I perfectly understand the real reason of the French government in promulgating this law three years ago: that is for security (the threat of militants and terrorists) and for diversity (French culture and assimilation, etc.) yet, having said that, I question the propriety and wisdom of the court in arriving at their judgment.
The state has the right to defend itself from harm and injury. There is no debate on that. The government has the power to lay down rules, regulations and stipulations that the citizens must obey. The same is true most especially to the foreigners and immigrants who must comply and abide to the said laws in order for them to legally stay to the said society that are living in.
Nonetheless, I regretted that France (especially that so-called “court”), who’s culture, sense of civilization, judicial system and way of life which is being admired by the international community had made a big mistake with regard to this specific case.
They failed miserably to forge a sense of equilibrium and moderation in balancing the public interest (the right of the state to protect itself) from that of the right of the citizen (the right to choose and to decide willfully).
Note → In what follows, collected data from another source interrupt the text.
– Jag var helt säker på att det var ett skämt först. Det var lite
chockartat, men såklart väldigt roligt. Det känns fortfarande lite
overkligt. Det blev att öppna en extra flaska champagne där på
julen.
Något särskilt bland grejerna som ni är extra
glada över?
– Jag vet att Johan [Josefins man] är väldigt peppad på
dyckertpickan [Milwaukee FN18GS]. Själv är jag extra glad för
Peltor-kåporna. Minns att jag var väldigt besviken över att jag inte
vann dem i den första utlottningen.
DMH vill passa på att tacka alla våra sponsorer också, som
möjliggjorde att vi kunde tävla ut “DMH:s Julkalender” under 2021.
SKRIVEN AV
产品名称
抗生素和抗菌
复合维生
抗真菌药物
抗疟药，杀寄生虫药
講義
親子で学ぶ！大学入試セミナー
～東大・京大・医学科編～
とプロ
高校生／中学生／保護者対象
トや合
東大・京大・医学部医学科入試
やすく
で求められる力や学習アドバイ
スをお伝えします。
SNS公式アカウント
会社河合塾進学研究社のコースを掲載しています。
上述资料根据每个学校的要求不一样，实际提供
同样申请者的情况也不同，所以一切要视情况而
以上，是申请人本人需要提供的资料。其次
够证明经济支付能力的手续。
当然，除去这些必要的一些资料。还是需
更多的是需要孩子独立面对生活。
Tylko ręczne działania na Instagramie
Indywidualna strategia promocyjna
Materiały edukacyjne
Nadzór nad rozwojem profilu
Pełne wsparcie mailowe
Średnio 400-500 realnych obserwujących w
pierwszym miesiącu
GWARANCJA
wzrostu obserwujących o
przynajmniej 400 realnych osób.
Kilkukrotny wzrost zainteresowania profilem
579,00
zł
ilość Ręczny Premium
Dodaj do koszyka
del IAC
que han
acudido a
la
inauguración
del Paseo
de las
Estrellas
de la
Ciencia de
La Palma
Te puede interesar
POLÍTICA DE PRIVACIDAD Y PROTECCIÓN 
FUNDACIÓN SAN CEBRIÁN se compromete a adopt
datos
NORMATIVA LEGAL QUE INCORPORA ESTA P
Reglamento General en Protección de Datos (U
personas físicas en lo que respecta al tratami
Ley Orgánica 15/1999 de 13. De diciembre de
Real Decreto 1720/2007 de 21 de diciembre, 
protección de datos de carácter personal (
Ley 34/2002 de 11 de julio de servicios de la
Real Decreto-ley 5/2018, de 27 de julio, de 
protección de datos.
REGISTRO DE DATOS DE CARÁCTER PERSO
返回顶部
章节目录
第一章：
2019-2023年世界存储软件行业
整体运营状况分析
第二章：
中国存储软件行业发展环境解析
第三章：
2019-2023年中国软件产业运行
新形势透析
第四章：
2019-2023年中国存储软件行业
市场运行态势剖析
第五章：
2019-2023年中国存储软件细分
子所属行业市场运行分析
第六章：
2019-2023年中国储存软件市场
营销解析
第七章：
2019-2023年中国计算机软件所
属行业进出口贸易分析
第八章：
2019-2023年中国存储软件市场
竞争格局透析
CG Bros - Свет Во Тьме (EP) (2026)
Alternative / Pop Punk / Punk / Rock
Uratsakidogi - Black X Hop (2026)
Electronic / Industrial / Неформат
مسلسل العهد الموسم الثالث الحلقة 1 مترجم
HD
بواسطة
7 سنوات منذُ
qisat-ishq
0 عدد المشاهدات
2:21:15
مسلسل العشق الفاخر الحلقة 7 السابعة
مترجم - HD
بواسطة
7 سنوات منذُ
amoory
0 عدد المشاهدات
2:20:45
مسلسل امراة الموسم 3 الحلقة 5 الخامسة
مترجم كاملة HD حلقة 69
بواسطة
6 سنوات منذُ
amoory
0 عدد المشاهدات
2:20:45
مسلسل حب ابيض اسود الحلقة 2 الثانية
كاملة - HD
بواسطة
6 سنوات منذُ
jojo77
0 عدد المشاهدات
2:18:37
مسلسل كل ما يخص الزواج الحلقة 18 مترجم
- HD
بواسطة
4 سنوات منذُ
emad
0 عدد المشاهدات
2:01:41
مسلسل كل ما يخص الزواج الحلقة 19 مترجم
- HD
As reported, “under the law, women who cover their faces can be fined up to 150 Euros ($205) or be obliged to attend a citizenship class, or both.”
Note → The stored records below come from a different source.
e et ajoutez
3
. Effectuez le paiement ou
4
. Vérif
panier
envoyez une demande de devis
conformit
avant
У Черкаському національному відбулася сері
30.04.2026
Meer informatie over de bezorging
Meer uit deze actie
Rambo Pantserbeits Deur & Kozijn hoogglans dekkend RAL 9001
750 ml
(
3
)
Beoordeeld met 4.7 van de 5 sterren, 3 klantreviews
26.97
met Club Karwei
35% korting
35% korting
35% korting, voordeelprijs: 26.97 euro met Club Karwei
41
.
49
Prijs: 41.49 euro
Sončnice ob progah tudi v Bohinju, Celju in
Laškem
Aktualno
Further, “when enacted, the law was seen as a security measure, with veiled women considered fundamentalists and potential candidates for extremist views. Another concern was respect for the French model of integration in which people of different origins are expected to assimilate.”
The two primary reasons behind the law is contradictory and in direct opposition to one another. The first one is aimed “at potential candidates for extremist views”, while the other is for integration and assimilation.
How the hell could France integrate people of different origin for purposes of assimilation if the said law behind the said aims is zeroing and/or targeting some people who are profiled or stereotyped or tagged or considered or suspected of fundamentalism and extremism?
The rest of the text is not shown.